African securityChad executes 10 Boko Haram members

Published 31 August 2015

Chad said it has executed ten members of Boko Haram by firing squad, marking the first use of the death penalty since 2003. The ten men were sentenced to death on Friday after a court convicted them of crimes which included murder and the use of explosives. Chad officials said that  one of those executed was Bahna Fanaye, alias Mahamat Moustapha, described by the Chadian officials as a leader of the Nigeria-based group.

Chad said it has executed ten members of Boko Haram by firing squad, marking the first use of the death penalty since 2003 – and since the country officially abolished it last September. The death penalty was introduced last month as part of a package of anti-terrorist measures.

The BBC reports that the ten men were sentenced to death on Friday after a court convicted them of crimes which included murder and the use of explosives.

Ahmat Mahamat Bachir, the security minister, said the men were executed at around 11 a.m. on Saturday.
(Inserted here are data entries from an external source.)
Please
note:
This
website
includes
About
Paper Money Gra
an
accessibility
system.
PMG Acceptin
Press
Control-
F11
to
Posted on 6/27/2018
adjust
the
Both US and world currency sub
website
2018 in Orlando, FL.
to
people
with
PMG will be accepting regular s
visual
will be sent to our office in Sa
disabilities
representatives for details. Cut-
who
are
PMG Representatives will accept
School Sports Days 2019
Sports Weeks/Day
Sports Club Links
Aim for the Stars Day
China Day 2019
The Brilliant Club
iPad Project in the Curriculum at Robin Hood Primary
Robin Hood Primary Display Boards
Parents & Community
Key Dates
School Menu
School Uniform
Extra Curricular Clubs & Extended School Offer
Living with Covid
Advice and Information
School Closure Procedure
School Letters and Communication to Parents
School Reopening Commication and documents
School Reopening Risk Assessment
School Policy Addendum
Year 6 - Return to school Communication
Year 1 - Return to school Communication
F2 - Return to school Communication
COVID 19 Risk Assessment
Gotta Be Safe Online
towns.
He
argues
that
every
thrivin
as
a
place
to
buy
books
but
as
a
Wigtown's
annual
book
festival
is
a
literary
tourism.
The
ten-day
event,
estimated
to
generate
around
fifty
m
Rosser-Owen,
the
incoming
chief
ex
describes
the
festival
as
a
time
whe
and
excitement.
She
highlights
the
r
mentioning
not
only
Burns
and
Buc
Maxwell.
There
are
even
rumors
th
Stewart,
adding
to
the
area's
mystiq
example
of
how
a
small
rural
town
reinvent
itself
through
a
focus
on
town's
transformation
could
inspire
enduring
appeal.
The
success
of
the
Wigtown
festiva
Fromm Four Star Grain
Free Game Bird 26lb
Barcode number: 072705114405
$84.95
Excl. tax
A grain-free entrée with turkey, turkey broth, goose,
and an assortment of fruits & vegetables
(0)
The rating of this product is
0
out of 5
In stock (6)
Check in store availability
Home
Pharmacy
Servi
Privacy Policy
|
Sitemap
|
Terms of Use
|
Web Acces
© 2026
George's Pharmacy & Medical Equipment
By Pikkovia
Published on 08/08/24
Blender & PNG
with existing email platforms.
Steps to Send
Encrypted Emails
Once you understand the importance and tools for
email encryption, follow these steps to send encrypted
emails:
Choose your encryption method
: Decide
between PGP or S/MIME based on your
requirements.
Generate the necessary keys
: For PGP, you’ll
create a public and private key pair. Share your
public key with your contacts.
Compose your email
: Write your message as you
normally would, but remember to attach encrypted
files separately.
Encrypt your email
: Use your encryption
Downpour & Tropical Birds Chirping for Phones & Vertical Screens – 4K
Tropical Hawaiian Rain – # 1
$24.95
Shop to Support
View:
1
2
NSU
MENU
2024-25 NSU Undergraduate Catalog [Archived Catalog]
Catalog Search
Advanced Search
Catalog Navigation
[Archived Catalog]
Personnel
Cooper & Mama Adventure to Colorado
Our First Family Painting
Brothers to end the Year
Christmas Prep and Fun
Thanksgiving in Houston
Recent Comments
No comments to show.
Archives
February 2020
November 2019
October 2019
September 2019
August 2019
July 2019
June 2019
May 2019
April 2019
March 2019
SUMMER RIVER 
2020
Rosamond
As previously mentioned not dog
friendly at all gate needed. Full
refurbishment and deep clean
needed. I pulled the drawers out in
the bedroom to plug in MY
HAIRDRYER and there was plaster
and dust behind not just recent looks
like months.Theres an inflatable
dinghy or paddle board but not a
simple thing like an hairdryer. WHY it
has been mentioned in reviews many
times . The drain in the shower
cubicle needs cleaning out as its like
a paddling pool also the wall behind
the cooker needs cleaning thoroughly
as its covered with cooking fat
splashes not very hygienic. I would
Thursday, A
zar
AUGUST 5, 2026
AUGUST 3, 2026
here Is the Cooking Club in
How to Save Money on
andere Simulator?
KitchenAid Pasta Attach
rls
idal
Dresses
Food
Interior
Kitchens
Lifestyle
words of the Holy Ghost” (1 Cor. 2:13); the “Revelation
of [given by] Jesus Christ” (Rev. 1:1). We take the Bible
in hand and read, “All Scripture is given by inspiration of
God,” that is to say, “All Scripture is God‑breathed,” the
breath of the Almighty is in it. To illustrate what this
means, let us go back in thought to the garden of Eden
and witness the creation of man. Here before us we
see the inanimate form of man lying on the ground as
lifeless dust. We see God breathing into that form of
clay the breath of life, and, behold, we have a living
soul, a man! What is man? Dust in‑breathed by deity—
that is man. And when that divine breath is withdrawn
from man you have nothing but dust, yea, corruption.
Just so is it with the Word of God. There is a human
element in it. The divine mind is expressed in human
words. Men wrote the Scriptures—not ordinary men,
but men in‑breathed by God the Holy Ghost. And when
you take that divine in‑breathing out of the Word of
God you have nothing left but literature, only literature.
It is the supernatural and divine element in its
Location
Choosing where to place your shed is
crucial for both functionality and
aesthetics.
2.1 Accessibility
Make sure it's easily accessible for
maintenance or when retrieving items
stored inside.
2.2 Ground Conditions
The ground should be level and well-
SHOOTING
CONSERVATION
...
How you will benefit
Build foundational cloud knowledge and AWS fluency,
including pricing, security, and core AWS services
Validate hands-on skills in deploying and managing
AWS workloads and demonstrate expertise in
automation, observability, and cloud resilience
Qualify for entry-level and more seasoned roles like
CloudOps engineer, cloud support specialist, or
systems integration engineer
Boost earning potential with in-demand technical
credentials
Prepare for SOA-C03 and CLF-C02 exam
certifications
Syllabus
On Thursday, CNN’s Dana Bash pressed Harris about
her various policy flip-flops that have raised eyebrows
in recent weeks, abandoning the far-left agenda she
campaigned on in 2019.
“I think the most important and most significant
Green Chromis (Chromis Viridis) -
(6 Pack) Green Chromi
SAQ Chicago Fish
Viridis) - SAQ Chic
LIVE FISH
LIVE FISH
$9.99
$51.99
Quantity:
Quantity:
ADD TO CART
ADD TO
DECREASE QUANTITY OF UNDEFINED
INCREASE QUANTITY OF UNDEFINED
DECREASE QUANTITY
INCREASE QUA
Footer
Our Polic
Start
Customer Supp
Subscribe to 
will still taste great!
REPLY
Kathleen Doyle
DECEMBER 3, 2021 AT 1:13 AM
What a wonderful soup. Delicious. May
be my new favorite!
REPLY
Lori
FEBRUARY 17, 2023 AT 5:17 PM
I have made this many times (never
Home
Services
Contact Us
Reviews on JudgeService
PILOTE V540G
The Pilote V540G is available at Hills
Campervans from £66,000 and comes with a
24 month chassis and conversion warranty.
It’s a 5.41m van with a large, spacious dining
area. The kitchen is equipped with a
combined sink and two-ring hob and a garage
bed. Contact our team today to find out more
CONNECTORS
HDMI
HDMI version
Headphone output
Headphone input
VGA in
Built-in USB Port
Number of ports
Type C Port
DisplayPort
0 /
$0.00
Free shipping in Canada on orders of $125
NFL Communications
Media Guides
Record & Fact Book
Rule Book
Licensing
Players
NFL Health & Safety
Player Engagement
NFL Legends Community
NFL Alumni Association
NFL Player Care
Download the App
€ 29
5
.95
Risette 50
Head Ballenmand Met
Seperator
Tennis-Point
Chadian officials said that one of those executed was Bahna Fanaye, alias Mahamat Moustapha, described by the Chadian officials as a leader of the Nigeria-based group.

The Islamist Boko haram insurgency began in 2009 in north-east Nigeria. The insurgents have killed nearly 20,000 Nigerians and droe about 1.5 million out of their homes. The corrupt and ineffective Nigerian military was no match for the insurgents, and the Islamists expanded the area under their control to the south and west.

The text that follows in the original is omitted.